● EXERCISE REQUIREMENTS:
Your answer should reproduce every line of the material in which the word "worked" occurs.
+++
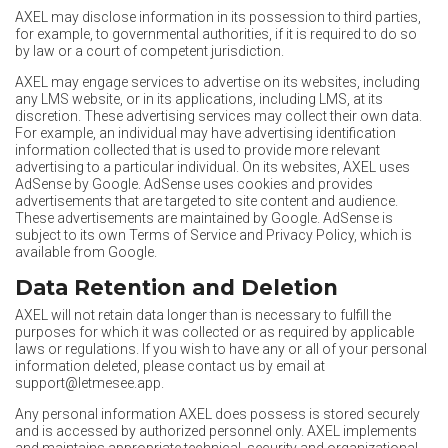
AXEL may disclose information in its possession to third parties,
for example, to governmental authorities, if it is required to do so
by law or a court of competent jurisdiction.
AXEL may engage services to advertise on its websites, including
any LMS website, or in its applications, including LMS, at its
discretion. These advertising services may collect their own data.
For example, an individual may have advertising identification
information collected that is used to provide more relevant
advertising to a particular individual. On its websites, AXEL uses
AdSense by Google. AdSense uses cookies and provides
advertisements that are targeted to site content and audience.
These advertisements are maintained by Google. AdSense is
subject to its own Terms of Service and Privacy Policy, which is
available from Google.
Data Retention and Deletion
AXEL will not retain data longer than is necessary to fulfill the
purposes for which it was collected or as required by applicable
laws or regulations. If you wish to have any or all of your personal
information deleted, please contact us by email at
support@letmesee.app
.
Any personal information AXEL does possess is stored securely
and is accessed by authorized personnel only. AXEL implements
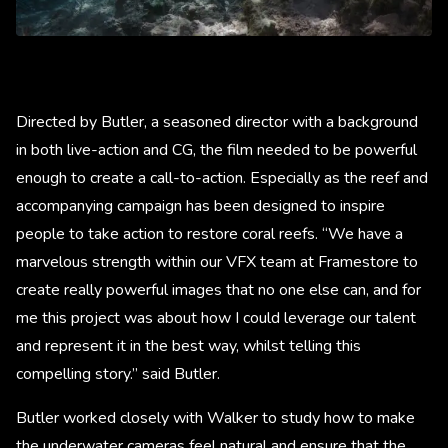
Directed by Butler, a seasoned director with a background
in both live-action and CG, the film needed to be powerful
enough to create a call-to-action. Especially as the reef and
accompanying campaign has been designed to inspire
people to take action to restore coral reefs. “We have a
marvelous strength within our VFX team at Framestore to
create really powerful images that no one else can, and for
me this project was about how I could leverage our talent
and represent it in the best way, whilst telling this
compelling story.” said Butler.
Butler worked closely with Walker to study how to make
the underwater cameras feel natural and ensure that the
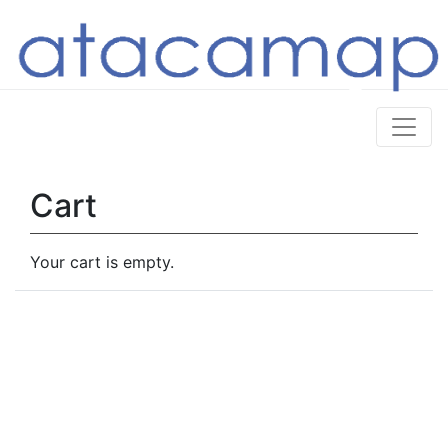
Cart
Your cart is empty.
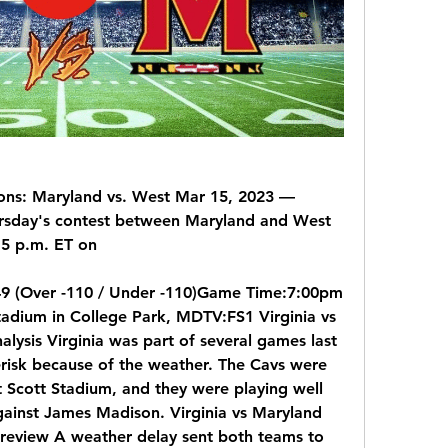
ns: Maryland vs. West Mar 15, 2023 — 
rsday's contest between Maryland and West 
:15 p.m. ET on
:49 (Over -110 / Under -110)Game Time:7:00pm 
dium in College Park, MDTV:FS1 Virginia vs 
lysis Virginia was part of several games last 
erisk because of the weather. The Cavs were 
 Scott Stadium, and they were playing well 
ainst James Madison. Virginia vs Maryland 
 Preview A weather delay sent both teams to 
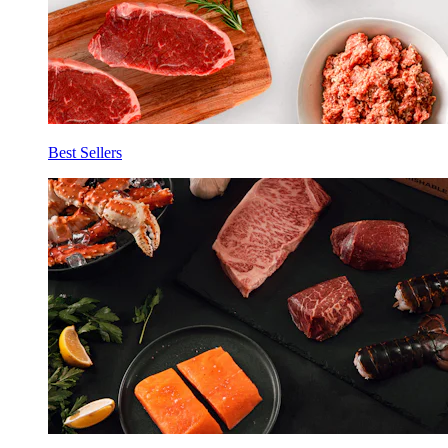
Best Sellers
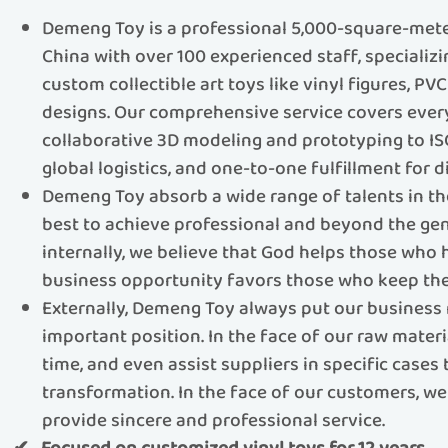
Demeng Toy is a professional 5,000-square-meter
China with over 100 experienced staff, specializ
custom collectible art toys like vinyl figures, PV
designs.​​ Our comprehensive service covers eve
collaborative 3D modeling and prototyping to IS
global logistics, and one-to-one fulfillment for di
Demeng Toy absorb a wide range of talents in th
best to achieve professional and beyond the gen
internally, we believe that God helps those who
business opportunity favors those who keep the
Externally, Demeng Toy always put our business 
important position. In the face of our raw materi
time, and even assist suppliers in specific cases
transformation. In the face of our customers, we 
provide sincere and professional service.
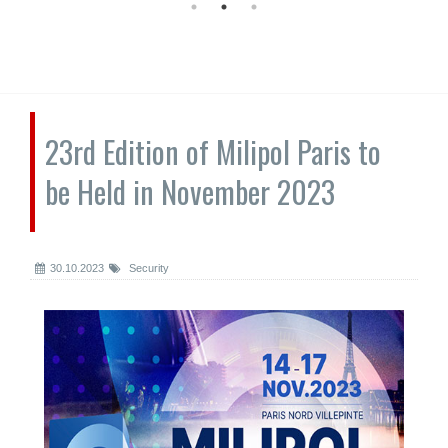
23rd Edition of Milipol Paris to
be Held in November 2023
30.10.2023
Security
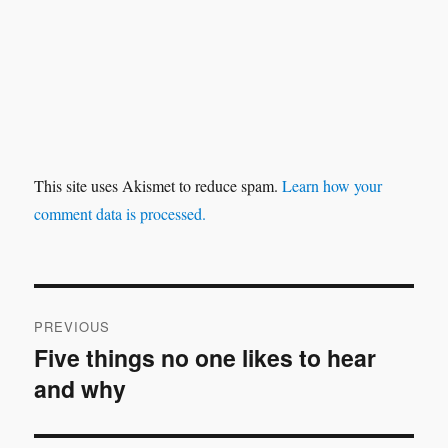
This site uses Akismet to reduce spam.
Learn how your
comment data is processed.
Post
PREVIOUS
navigation
Five things no one likes to hear
Previous
and why
post:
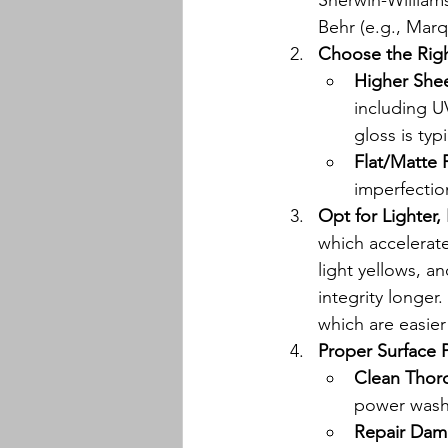
Sherwin-Williams
Behr (e.g., Marq
Choose the Rig
Higher Shee
including U
gloss is typ
Flat/Matte 
imperfectio
Opt for Lighter,
which accelerate
light yellows, a
integrity longer.
which are easier 
Proper Surface P
Clean Thor
power wash
Repair Dam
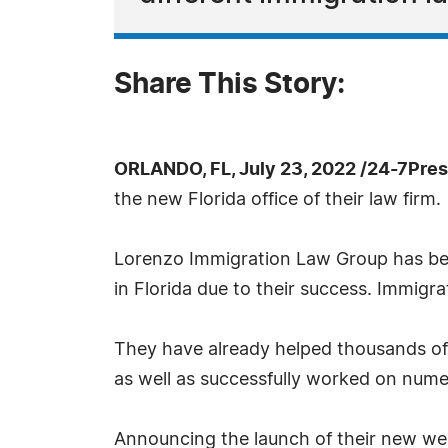
Share This Story:
ORLANDO, FL, July 23, 2022 /24-7Pre
the new Florida office of their law firm.
Lorenzo Immigration Law Group has been
in Florida due to their success. Immigra
They have already helped thousands of 
as well as successfully worked on numer
Announcing the launch of their new we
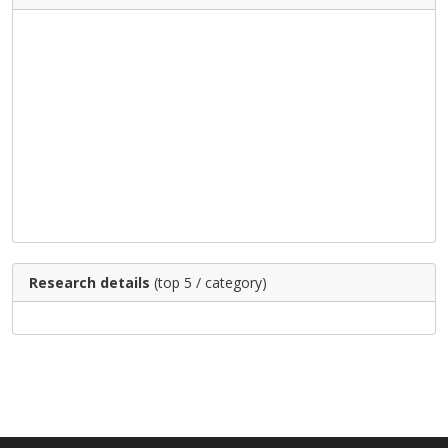
Research details
(top 5 / category)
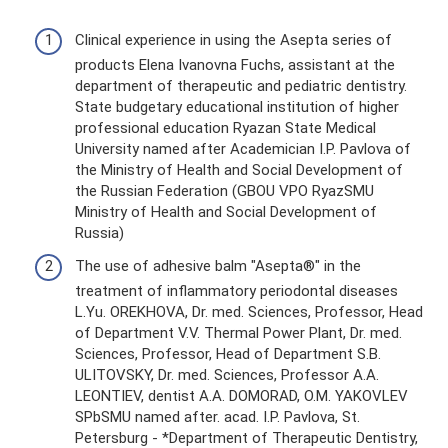
Clinical experience in using the Asepta series of
products Elena Ivanovna Fuchs, assistant at the
department of therapeutic and pediatric dentistry.
State budgetary educational institution of higher
professional education Ryazan State Medical
University named after Academician I.P. Pavlova of
the Ministry of Health and Social Development of
the Russian Federation (GBOU VPO RyazSMU
Ministry of Health and Social Development of
Russia)
The use of adhesive balm "Asepta®" in the
treatment of inflammatory periodontal diseases
L.Yu. OREKHOVA, Dr. med. Sciences, Professor, Head
of Department V.V. Thermal Power Plant, Dr. med.
Sciences, Professor, Head of Department S.B.
ULITOVSKY, Dr. med. Sciences, Professor A.A.
LEONTIEV, dentist A.A. DOMORAD, O.M. YAKOVLEV
SPbSMU named after. acad. I.P. Pavlova, St.
Petersburg - *Department of Therapeutic Dentistry,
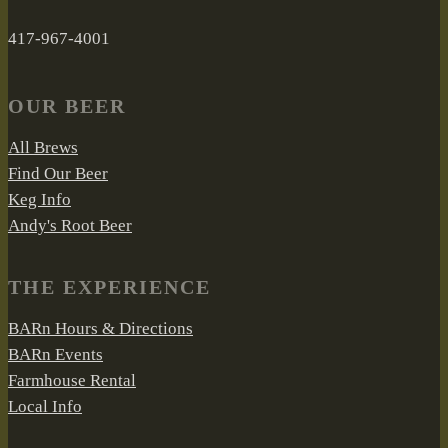
417-967-4001
OUR BEER
All Brews
Find Our Beer
Keg Info
Andy's Root Beer
THE EXPERIENCE
BARn Hours & Directions
BARn Events
Farmhouse Rental
Local Info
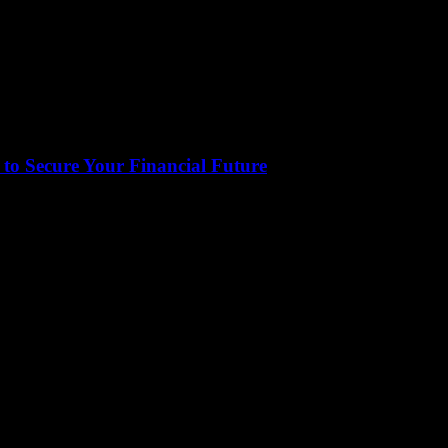
to Secure Your Financial Future
tical aspect of our lives that often gets overlooked. It encompasses eve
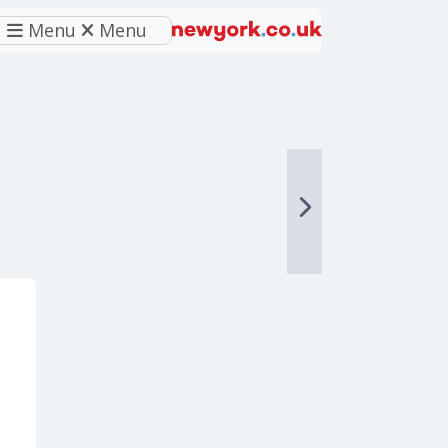
Menu
Menu
eferred source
+++
● OUTPUT:
Butler worked closely with Walker to study how to make
as well as successfully worked on numer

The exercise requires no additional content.